Monday 11 January 2016

Jazzy Presenting: The Fine Line Between Memorising and Flexibility

I'm very happy to have a special guest contributor for this blog: Mr. Ivo Feuerbach. He is a multi-talented and philosophical gentleman. Here are some of his thoughts and reflections on practice, memorising, and improvisation. They are well worth considering. Thank you Ivo!
 
Jazzy Presenting:

The Fine Line Between Memorising and Flexibility
 
Listening to a great jazz band is both exciting and interesting. And if you see the same band a few times you will notice that while some of the songs may be the same, they are presented and played differently each night. That’s part of the spirit and secret of jazz: it reacts to the audience, the moods of the performers, the time, the location, and so on. It is free and alive, able to change and react, yet still stay musical and captivating.

Presenting and pitching can have a lot in common with jazz if you think about it. There’s a fine line between memorising your pitch, and being flexible enough to improvise during it. But what is that line?

We’ve all been told: practice, practice, practice. Practice to the point where everything runs along almost automatically, and by itself. Get into the state of ‘flow’: like when you arrive home and as you park the car you realise you don’t remember the last few blocks (and not because you were drinking or taking drugs!). But it’s important to realise that the flow you want doesn’t mean that you are fixed and unable to react to unexpected situations.

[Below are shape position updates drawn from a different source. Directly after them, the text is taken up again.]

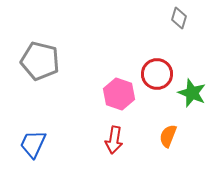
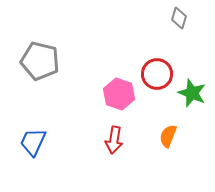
blue trapezoid: moved 2 px up
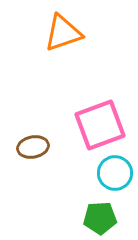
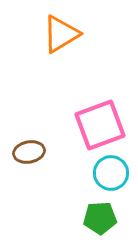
orange triangle: moved 2 px left, 1 px down; rotated 12 degrees counterclockwise
brown ellipse: moved 4 px left, 5 px down
cyan circle: moved 4 px left
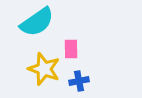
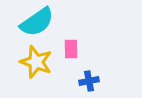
yellow star: moved 8 px left, 7 px up
blue cross: moved 10 px right
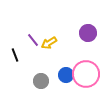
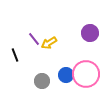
purple circle: moved 2 px right
purple line: moved 1 px right, 1 px up
gray circle: moved 1 px right
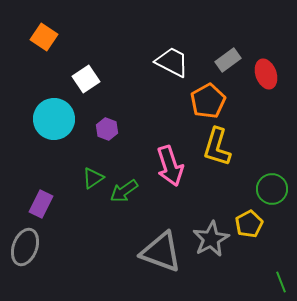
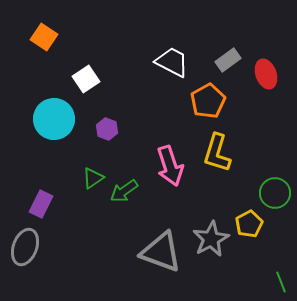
yellow L-shape: moved 6 px down
green circle: moved 3 px right, 4 px down
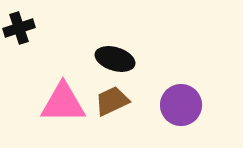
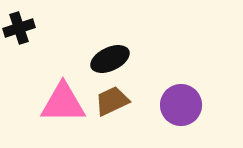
black ellipse: moved 5 px left; rotated 42 degrees counterclockwise
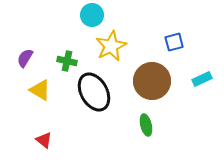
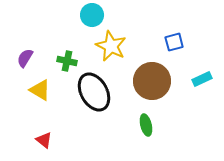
yellow star: rotated 20 degrees counterclockwise
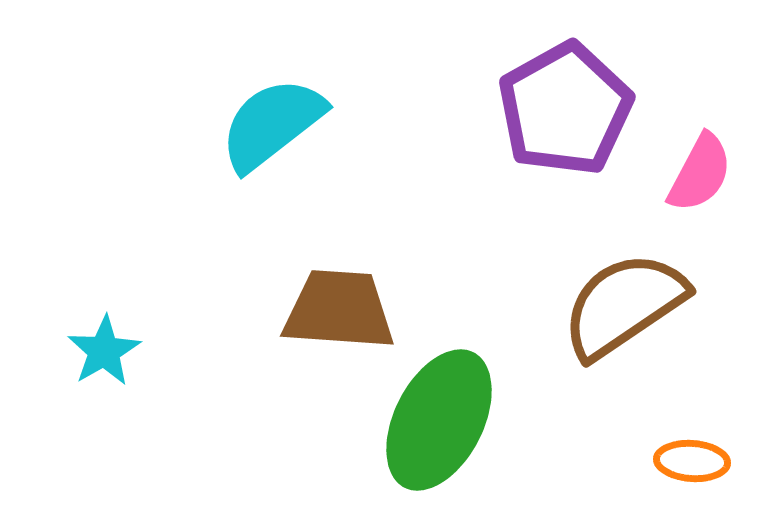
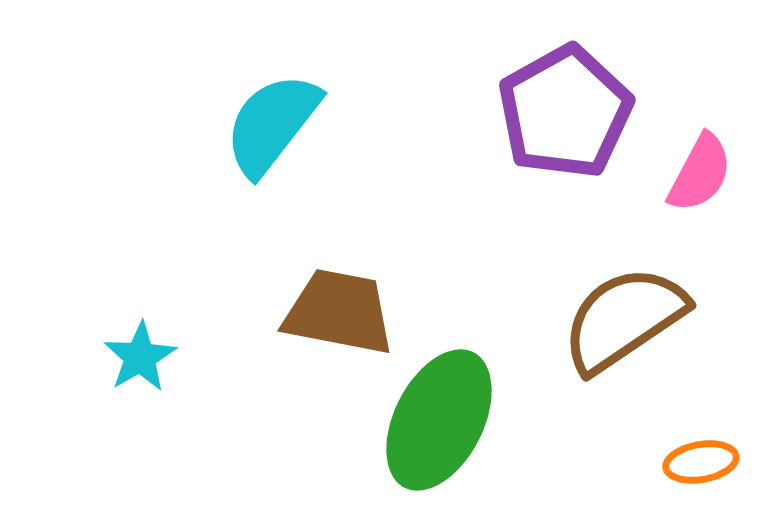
purple pentagon: moved 3 px down
cyan semicircle: rotated 14 degrees counterclockwise
brown semicircle: moved 14 px down
brown trapezoid: moved 2 px down; rotated 7 degrees clockwise
cyan star: moved 36 px right, 6 px down
orange ellipse: moved 9 px right, 1 px down; rotated 14 degrees counterclockwise
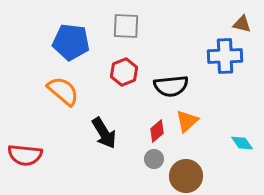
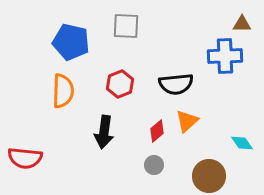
brown triangle: rotated 12 degrees counterclockwise
blue pentagon: rotated 6 degrees clockwise
red hexagon: moved 4 px left, 12 px down
black semicircle: moved 5 px right, 2 px up
orange semicircle: rotated 52 degrees clockwise
black arrow: moved 1 px up; rotated 40 degrees clockwise
red semicircle: moved 3 px down
gray circle: moved 6 px down
brown circle: moved 23 px right
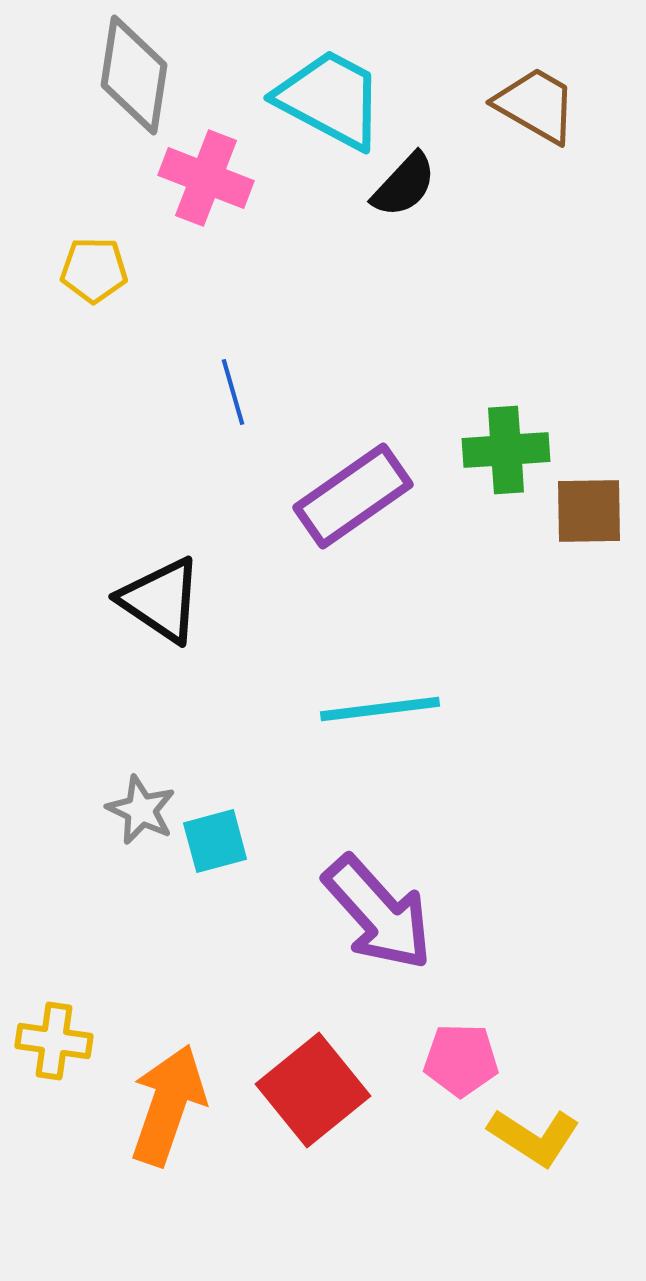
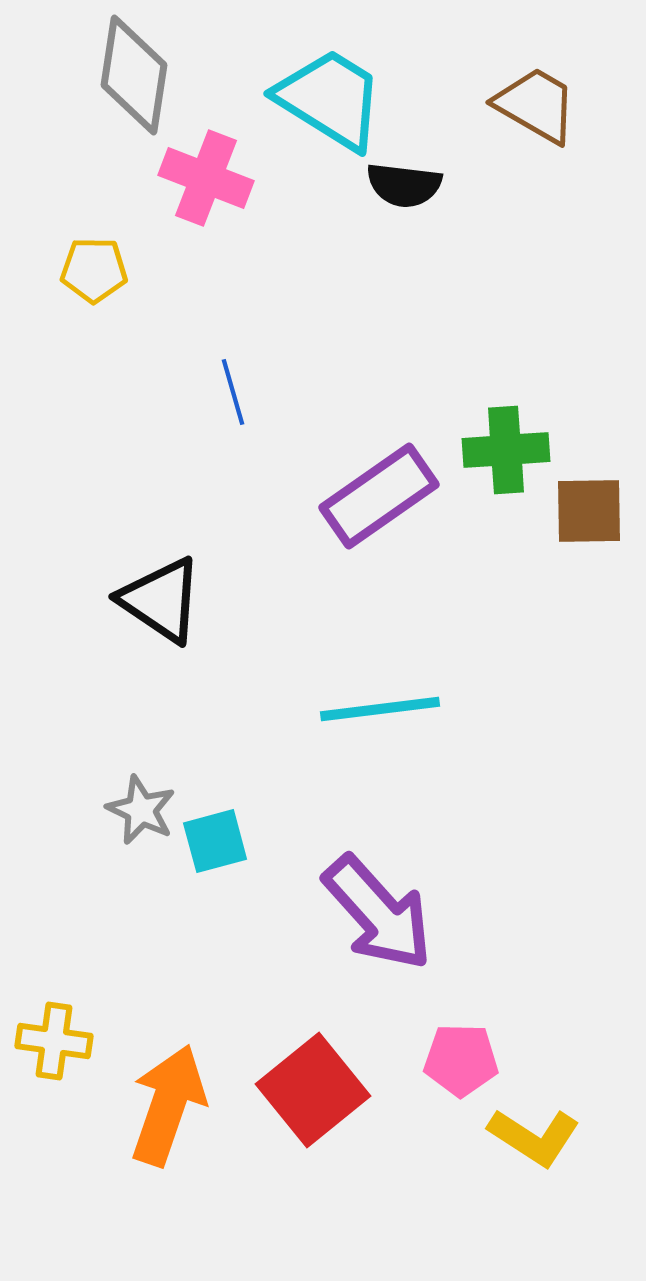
cyan trapezoid: rotated 4 degrees clockwise
black semicircle: rotated 54 degrees clockwise
purple rectangle: moved 26 px right
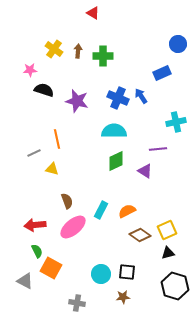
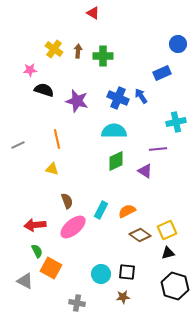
gray line: moved 16 px left, 8 px up
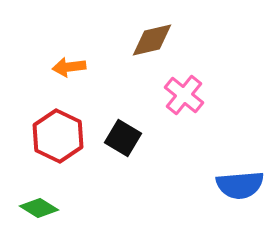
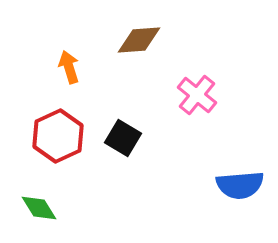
brown diamond: moved 13 px left; rotated 9 degrees clockwise
orange arrow: rotated 80 degrees clockwise
pink cross: moved 13 px right
red hexagon: rotated 9 degrees clockwise
green diamond: rotated 27 degrees clockwise
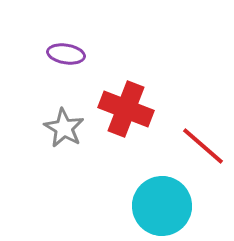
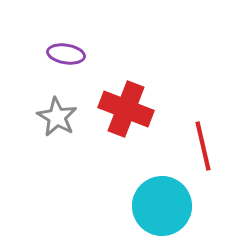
gray star: moved 7 px left, 11 px up
red line: rotated 36 degrees clockwise
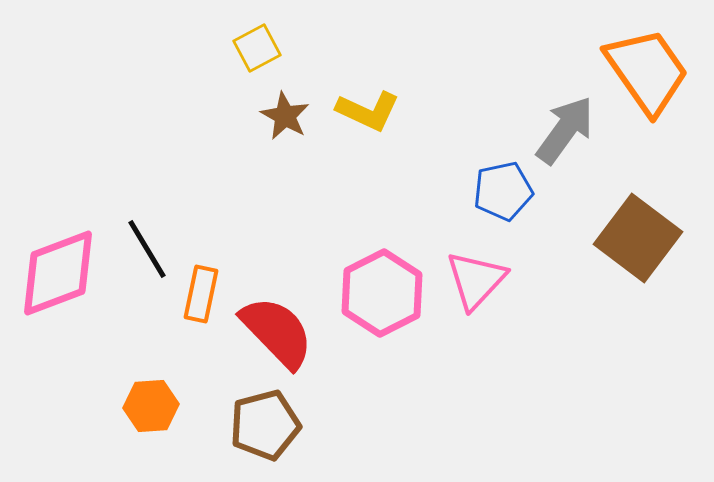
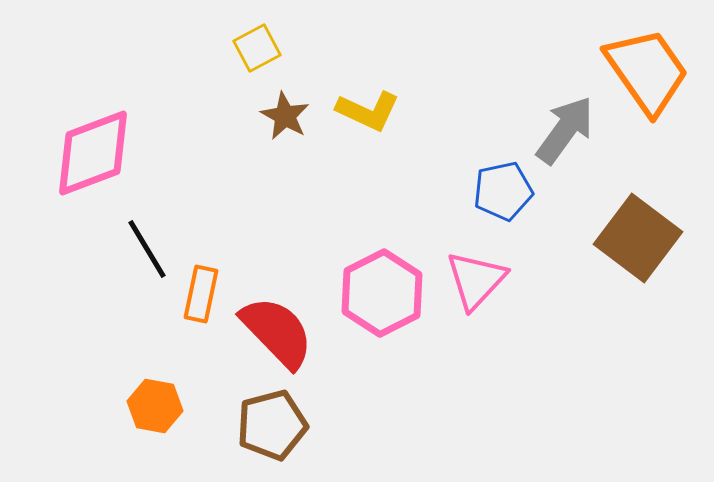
pink diamond: moved 35 px right, 120 px up
orange hexagon: moved 4 px right; rotated 14 degrees clockwise
brown pentagon: moved 7 px right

For example, in presenting, if we are too slavishly devoted to the exact presentation that we have practiced, even an unexpected question could throw us off. If we must follow one specific path, and are not polished and practiced enough to be flexible, then a question from (for example) the most important person in the room could completely throw us off. If the question doesn’t fit in to what we have practiced, then we can stumble. We’re not sure what to do. Suddenly we don’t know how to proceed with our presentation… where were we? What comes next? The carefully prepared and practiced script has now been altered and we don’t know how to continue…

This is the great risk of learning things by heart… by memorising. The more we learn a presentation or pitch by heart, the less flexible we are. If something unexpected happens, we stumble.

Let’s compare a memorised speech to a normal conversation. Every typical conversation is in a sense unexpected. It is unscripted. There may be certain formalities that are customary, but what specifically will be said is unknown to either party. We can’t know what our counterpart will say next, but it’s not a problem for us. A human being is usually flexible enough to react to every twist and turn in a conversation.

In contrast to this, when we memorise something, we can turn to stone; we are lithified. We are not able to react in a flexible way because we are scheduled and stuck to a specific speech.

So… does this mean that it makes no sense to practice and practice to the point where we know everything by heart? Are all the people wrong who have told us to do it like this? Yes and no…

They aren’t wrong in the sense that to present something well, we have to be sure what we want to say. We have to feel confident with our topic in order to create the right impression. We have to pay attention to and practice the right emphasis, body language, eye contact and so on. If we don’t practice these things, we won’t achieve our goals. So yes, we need to practice and practice again.

But another question is: what exactly to practice? Sometimes we might try to learn every word by heart. We all had to do this in school, when we learned a poem or vocabulary. The goal was to learn each word. But this leads to the problem mentioned before: inflexibility and the danger of freezing if something unexpected happens or our memory fails us.

So, in order to prepare a presentation properly I would propose a different way: let’s call it ‘’jazz’’. We need to know the content perfectly, but we don’t need to memorise every word. We need to know the most important  or key words, and what to emphasise, but not the whole sentence. We need to practice being comfortable moving on stage, but not worry about exactly where we have to stand or be at each specific moment.

The end goal would be to feel confident and safe, but without losing that important flexibility. In other words, it is more jazz than orchestra. We know the music, but like a good jazz band, we will play it differently every time.

Unfortunately there is no rule as to what or how much should be memorised and what can be left open. It depends on many factors. What kind of presentation is it? More formal? More casual?

Is the presentation in my mother tongue? If so I am more confident and able to naturally be more flexible. If (as in my case) I have to present in English (which is not my mother tongue), I will probably need to be sure I have learned all the necessary vocabulary and I will probably feel less confident, and as a result less likely to be flexible.

And if it’s a 3 minute pitch, every single word becomes much more important, so once again the amount of flexibility will decline.

So in the end, we need to think about the amount of flexibility that is required for each situation. We also need to consider our own style and what makes us more comfortable: do I feel safer learning by heart? Or am I more of a jazzy freestyler?

Once we have the content of a presentation worked out, it’s time to answer the question about what we want to do about the fine line between memorisation and flexibility. In my opinion, keeping it jazzy is the way to go. Flexible, adaptable, yet still powerful and relevant.